• **EXERCISE DESCRIPTION**
After finding the line that contains "Where is colon in this image?", give again that line and each one following it, exactly, until the records end.

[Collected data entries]
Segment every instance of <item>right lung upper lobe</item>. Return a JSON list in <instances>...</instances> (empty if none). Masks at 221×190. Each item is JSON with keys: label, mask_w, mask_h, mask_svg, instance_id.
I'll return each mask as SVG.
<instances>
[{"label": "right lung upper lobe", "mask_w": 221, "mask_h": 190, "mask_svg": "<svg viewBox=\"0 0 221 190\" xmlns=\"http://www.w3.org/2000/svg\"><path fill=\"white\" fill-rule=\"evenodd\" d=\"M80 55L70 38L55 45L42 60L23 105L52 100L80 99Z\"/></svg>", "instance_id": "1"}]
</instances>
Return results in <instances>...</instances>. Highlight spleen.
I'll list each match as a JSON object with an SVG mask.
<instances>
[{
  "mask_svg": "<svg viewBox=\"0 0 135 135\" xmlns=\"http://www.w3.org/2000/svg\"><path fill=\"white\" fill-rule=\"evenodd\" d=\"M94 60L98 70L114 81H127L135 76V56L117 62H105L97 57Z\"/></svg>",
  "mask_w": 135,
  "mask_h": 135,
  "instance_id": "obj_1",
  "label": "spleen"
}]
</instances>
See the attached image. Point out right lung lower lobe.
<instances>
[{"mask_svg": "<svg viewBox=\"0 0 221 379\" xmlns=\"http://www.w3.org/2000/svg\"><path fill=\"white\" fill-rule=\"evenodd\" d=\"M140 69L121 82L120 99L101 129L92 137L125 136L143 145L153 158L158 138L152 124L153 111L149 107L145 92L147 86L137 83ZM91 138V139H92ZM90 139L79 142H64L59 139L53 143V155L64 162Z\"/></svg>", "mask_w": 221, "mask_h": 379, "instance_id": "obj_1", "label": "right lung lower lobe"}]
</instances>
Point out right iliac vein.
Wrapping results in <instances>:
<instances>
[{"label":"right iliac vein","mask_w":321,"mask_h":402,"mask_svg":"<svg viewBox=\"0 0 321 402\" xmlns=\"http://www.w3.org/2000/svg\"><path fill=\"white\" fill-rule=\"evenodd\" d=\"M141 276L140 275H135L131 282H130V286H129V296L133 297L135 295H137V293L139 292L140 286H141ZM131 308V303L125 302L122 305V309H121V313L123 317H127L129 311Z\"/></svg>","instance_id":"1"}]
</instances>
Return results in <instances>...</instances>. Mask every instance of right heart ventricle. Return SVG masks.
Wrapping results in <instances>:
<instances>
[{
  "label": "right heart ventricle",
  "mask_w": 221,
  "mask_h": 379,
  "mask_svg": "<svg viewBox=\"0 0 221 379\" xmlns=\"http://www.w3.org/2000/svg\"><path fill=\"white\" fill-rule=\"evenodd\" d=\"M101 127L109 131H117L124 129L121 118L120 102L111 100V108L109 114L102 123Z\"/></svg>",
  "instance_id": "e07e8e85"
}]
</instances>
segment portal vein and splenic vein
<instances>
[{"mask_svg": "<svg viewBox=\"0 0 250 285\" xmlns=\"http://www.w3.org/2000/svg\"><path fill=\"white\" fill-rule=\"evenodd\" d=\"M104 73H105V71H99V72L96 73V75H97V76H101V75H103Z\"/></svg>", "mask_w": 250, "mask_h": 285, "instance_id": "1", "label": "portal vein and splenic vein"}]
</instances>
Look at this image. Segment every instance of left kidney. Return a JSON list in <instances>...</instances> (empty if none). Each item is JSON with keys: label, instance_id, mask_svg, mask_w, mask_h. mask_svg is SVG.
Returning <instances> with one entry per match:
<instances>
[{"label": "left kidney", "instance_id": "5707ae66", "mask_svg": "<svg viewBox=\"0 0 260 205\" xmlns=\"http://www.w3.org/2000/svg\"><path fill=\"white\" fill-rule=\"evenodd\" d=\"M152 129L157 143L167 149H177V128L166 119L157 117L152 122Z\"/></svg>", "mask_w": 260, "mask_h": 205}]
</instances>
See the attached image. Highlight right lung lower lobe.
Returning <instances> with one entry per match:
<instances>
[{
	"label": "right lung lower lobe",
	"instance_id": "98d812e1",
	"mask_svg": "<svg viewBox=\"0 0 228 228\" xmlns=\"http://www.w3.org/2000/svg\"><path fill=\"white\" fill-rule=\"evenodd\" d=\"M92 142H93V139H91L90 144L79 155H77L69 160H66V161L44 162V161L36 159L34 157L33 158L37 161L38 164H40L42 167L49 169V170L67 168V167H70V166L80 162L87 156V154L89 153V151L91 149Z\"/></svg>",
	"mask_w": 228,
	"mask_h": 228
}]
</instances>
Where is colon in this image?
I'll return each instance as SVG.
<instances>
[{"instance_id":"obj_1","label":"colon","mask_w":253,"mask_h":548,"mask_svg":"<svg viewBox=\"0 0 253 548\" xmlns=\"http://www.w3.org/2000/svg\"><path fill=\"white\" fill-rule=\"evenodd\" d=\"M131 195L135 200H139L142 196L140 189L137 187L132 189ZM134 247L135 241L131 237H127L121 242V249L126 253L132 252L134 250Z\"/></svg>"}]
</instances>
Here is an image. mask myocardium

• **FINAL ANSWER**
Where is colon in this image?
I'll return each instance as SVG.
<instances>
[{"instance_id":"obj_1","label":"colon","mask_w":253,"mask_h":548,"mask_svg":"<svg viewBox=\"0 0 253 548\" xmlns=\"http://www.w3.org/2000/svg\"><path fill=\"white\" fill-rule=\"evenodd\" d=\"M131 195L135 200H139L142 196L140 189L137 187L132 189ZM134 247L135 241L131 237H127L121 242V249L126 253L132 252L134 250Z\"/></svg>"}]
</instances>
Here is an image. mask myocardium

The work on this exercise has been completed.